Find "названием этого озера связана" in the material below and restate exactly the line holding it together with every line that comes after.

EXERCISE INPUT -
[Start of section]

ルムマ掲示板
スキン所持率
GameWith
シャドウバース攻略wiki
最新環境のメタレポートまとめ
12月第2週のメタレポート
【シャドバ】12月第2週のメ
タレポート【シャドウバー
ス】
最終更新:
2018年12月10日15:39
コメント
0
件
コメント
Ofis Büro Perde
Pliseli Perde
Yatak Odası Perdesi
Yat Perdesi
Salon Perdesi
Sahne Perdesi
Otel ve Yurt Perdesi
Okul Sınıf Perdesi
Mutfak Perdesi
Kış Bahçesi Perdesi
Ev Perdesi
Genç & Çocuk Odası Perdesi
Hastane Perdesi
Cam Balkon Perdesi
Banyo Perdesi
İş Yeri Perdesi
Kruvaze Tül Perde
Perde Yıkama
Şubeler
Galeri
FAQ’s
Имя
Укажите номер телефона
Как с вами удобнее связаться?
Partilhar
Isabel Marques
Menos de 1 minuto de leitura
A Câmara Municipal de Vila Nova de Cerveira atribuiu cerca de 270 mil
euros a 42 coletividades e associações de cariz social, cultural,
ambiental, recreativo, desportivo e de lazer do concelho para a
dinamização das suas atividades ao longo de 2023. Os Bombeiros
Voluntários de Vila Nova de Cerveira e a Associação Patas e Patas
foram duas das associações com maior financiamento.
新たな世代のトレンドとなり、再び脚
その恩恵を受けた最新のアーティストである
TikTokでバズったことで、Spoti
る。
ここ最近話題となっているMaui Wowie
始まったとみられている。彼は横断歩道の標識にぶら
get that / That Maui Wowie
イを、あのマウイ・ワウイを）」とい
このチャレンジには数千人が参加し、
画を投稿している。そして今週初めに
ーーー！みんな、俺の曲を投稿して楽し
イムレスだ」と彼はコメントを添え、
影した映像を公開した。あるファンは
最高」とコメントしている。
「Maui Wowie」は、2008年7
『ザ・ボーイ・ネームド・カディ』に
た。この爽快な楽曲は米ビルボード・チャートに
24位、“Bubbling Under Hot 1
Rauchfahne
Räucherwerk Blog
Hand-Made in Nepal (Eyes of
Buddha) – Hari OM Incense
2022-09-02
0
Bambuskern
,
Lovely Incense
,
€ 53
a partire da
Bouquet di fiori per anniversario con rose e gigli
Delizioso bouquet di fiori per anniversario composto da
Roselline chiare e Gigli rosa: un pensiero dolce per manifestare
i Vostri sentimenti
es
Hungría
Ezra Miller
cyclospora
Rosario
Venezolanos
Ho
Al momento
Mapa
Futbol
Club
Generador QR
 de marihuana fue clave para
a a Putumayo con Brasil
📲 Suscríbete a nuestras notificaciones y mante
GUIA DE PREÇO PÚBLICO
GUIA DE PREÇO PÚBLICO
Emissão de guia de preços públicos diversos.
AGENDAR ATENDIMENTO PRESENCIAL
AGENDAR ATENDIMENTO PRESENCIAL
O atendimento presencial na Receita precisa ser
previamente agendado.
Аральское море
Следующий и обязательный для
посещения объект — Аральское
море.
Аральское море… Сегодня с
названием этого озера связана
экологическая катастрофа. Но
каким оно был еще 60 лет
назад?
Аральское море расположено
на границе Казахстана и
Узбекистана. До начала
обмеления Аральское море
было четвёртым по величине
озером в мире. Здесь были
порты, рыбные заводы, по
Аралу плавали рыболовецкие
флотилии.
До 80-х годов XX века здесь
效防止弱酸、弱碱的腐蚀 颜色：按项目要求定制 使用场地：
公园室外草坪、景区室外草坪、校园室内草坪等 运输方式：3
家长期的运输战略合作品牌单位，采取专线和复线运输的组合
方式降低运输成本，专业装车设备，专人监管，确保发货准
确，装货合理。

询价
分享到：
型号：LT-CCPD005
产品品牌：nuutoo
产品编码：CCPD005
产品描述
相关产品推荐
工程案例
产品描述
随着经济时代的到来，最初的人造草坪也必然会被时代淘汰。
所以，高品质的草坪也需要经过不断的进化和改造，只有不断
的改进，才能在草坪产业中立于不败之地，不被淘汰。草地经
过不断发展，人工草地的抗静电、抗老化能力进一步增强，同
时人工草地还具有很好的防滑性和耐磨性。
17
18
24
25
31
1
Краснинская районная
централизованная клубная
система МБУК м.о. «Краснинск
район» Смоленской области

[End of section]

SOLUTION TO THE PROBLEM -
названием этого озера связана
экологическая катастрофа. Но
каким оно был еще 60 лет
назад?
Аральское море расположено
на границе Казахстана и
Узбекистана. До начала
обмеления Аральское море
было четвёртым по величине
озером в мире. Здесь были
порты, рыбные заводы, по
Аралу плавали рыболовецкие
флотилии.
До 80-х годов XX века здесь
效防止弱酸、弱碱的腐蚀 颜色：按项目要求定制 使用场地：
公园室外草坪、景区室外草坪、校园室内草坪等 运输方式：3
家长期的运输战略合作品牌单位，采取专线和复线运输的组合
方式降低运输成本，专业装车设备，专人监管，确保发货准
确，装货合理。

询价
分享到：
型号：LT-CCPD005
产品品牌：nuutoo
产品编码：CCPD005
产品描述
相关产品推荐
工程案例
产品描述
随着经济时代的到来，最初的人造草坪也必然会被时代淘汰。
所以，高品质的草坪也需要经过不断的进化和改造，只有不断
的改进，才能在草坪产业中立于不败之地，不被淘汰。草地经
过不断发展，人工草地的抗静电、抗老化能力进一步增强，同
时人工草地还具有很好的防滑性和耐磨性。
17
18
24
25
31
1
Краснинская районная
централизованная клубная
система МБУК м.о. «Краснинск
район» Смоленской области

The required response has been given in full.